St. Kitts PM Says Economy “Battered” by COVID-19

BASSETERRE, St. Kitts – Prime Minister Dr. Timothy Harris says the local economy has been “buffeted and battered” by the coronavirus (COVID-19) and warned nationals that “these are difficult times” for the twin-island Federation.

But he told a news conference that his newly re-elected government is doing everything possible to weather the storm.

“We continue to listen, review and help our beloved citizens and residents where and when we can. All we have done with respect to our stimulus package in excess of EC$120 million (One EC dollar=US$0.37 cents) we have done without borrowing one cent.

“We are alone in this fiscal space, and we thank God for His blessings. Our savings however are limited, and the Federal government has reprioritized its expenditures for 2020 to allow us to respond to COVID-19 and the huge threat it poses for the displaced, unemployed, poor and needy in our country,” Harris said.

He told reporters that the country’s risk preference from the onset was very low and that is why it was among the first in the region to close its borders and the last to open up.

“We were right to pursue a strategy of risk aversion. The experience from the region and elsewhere attests to the correctness of our stance. Our strategy continues to be anchored on the careful phased reopening of our economy and society.

“First, to reboot the domestic economy, we identified low-risk and critical sectors for opening up, starting with agriculture and fisheries sectors in which it is easy to do social distancing.
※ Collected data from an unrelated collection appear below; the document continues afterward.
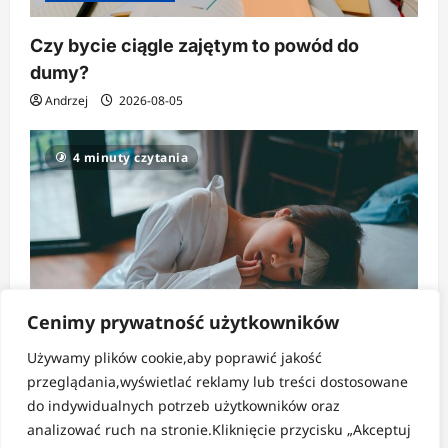
Czy bycie ciągle zajętym to powód do
dumy?
Andrzej
2026-08-05
4 minuty czytania
Cenimy prywatność użytkowników
Używamy plików cookie,aby poprawić jakość
Strefa zdrowia
przeglądania,wyświetlać reklamy lub treści dostosowane
do indywidualnych potrzeb użytkowników oraz
Ciche i ignorowane objawy ukrytego
analizować ruch na stronie.Kliknięcie przycisku „Akceptuj
odwodnienia organizmu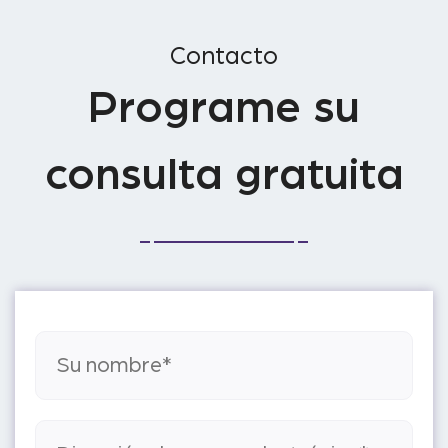
Contacto
Programe su
consulta gratuita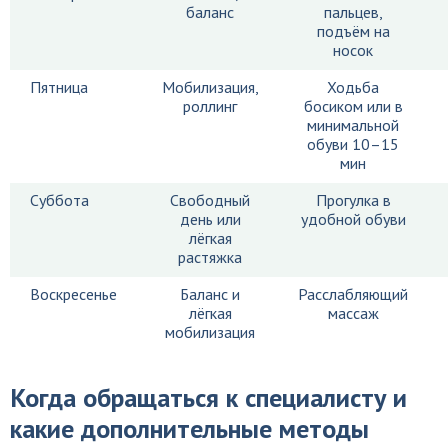
баланс
пальцев,
подъём на
носок
Пятница
Мобилизация,
Ходьба
роллинг
босиком или в
минимальной
обуви 10–15
мин
Суббота
Свободный
Прогулка в
день или
удобной обуви
лёгкая
растяжка
Воскресенье
Баланс и
Расслабляющий
лёгкая
массаж
мобилизация
Когда обращаться к специалисту и
какие дополнительные методы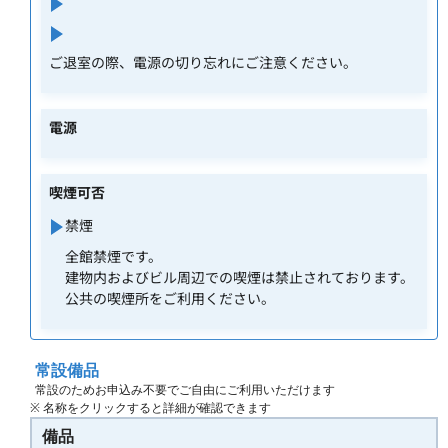
ご退室の際、電源の切り忘れにご注意ください。
電源
喫煙可否
禁煙
全館禁煙です。
建物内およびビル周辺での喫煙は禁止されております。
公共の喫煙所をご利用ください。
常設備品
常設のためお申込み不要でご自由にご利用いただけます
※ 名称をクリックすると詳細が確認できます
備品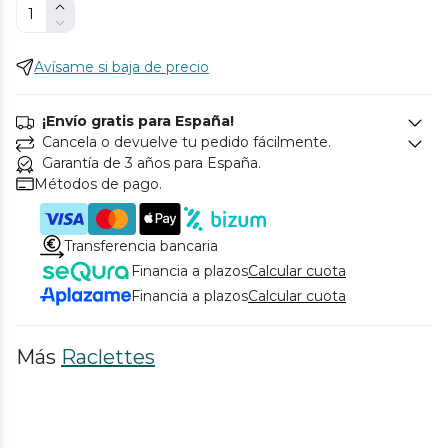
Avísame si baja de precio
¡Envío gratis para España!
Cancela o devuelve tu pedido fácilmente.
Garantía de 3 años para España.
Métodos de pago.
Transferencia bancaria
Financia a plazos
Calcular cuota
Financia a plazos
Calcular cuota
Más
Raclettes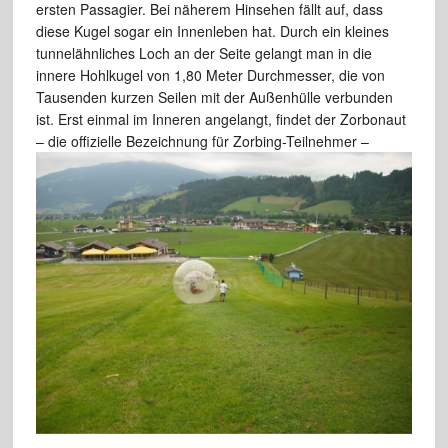
ersten Passagier. Bei näherem Hinsehen fällt auf, dass
diese Kugel sogar ein Innenleben hat. Durch ein kleines
tunnelähnliches Loch an der Seite gelangt man in die
innere Hohlkugel von 1,80 Meter Durchmesser, die von
Tausenden kurzen Seilen mit der Außenhülle verbunden
ist. Erst einmal im Inneren angelangt, findet der Zorbonaut
– die offizielle Bezeichnung
für Zorbing-Teilnehmer –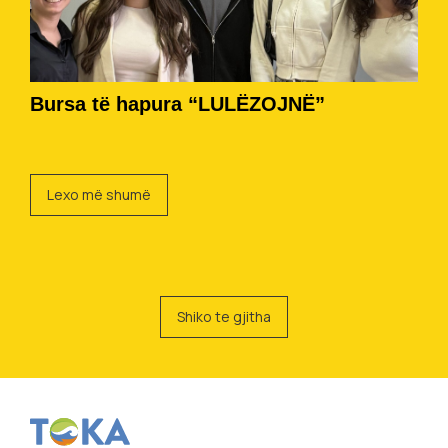
Bursa të hapura “LULËZOJNË”
Lexo më shumë
Shiko te gjitha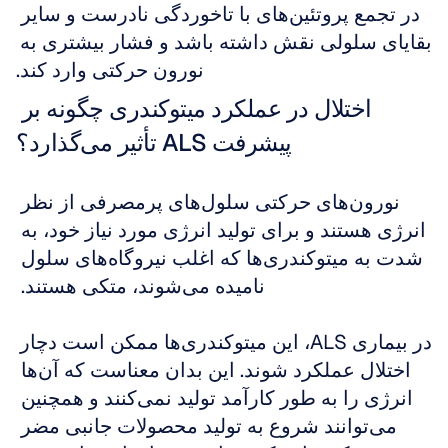
در تجمع پروتئین‌های با تاخوردگی نادرست و سایر 
بقایای سلولی نقش داشته باشد و فشار بیشتری به 
نورون حرکتی وارد کند.
اختلال در عملکرد میتوکندری چگونه بر 
پیشرفت ALS تأثیر می‌گذارد؟
نورون‌های حرکتی سلول‌های پرمصرفی از نظر 
انرژی هستند و برای تولید انرژی مورد نیاز خود، به 
شدت به میتوکندری‌ها که اغلب نیروگاه‌های سلول 
نامیده می‌شوند، متکی هستند. 
در بیماری ALS، این میتوکندری‌ها ممکن است دچار 
اختلال عملکرد شوند. این بدان معناست که آن‌ها 
انرژی را به طور کارآمد تولید نمی‌کنند و همچنین 
می‌توانند شروع به تولید محصولات جانبی مضر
After opening up the agriculture sector, we addressed other sectors: construction then manufacturing, etc.

“Our churches are regular places of worship, and again COVID-19 protocols must be observed. Our schools are getting ready for opening up in September. All sectors of our economy and the wider society except for the hotel subsector are back in business.”

St. Kitts-Nevis has reported 17 cases of the virus that was first detected in China last December and linked to 741,000 deaths and the infection of 20.3 million others worldwide. The twin island Federation has not recorded any deaths.

Harris said that despite the present scenario, the situation surrounding COVID-19 is still very fluid and challenging and the statistics change from day to day.

He said the experiences elsewhere, for example in England, Australia, Vietnam, Germany, Hong Kong and Japan, have shown that as the countries relaxed restrictions too quickly, after their apparent success at controlling the virus, they suffer a resurgence.

“The moral: never become complacent. It is not over until it is really over. Germany, Spain, and Denmark have recently introduced drastic measures, including lockdown to curb the spiraling of COVID-19 cases. Bahamas, Belize, Aruba and other countries in our region have done likewise.

“The prescriptions given by our health experts must be faithfully and consistently followed, particularly relating to the wearing of masks in the company of others outside one’s household and the regular, thorough washing of hands with soap, as well as the observance of etiquette as it relates to sneezing and coughing will help us to protect each other so long as all of us abide by these simple rules. Please let us do our very best.”

Harris said that government offices and businesses, including operators of buses, bars and restaurants, must not allow anyone entry who is not wearing a mask appropriately.

“The fine for not wearing masks in the company of others in public can be avoided by simply wearing or carrying your mask with you at all times. It can be a life-saving measure in the absence of a vaccine,” he added.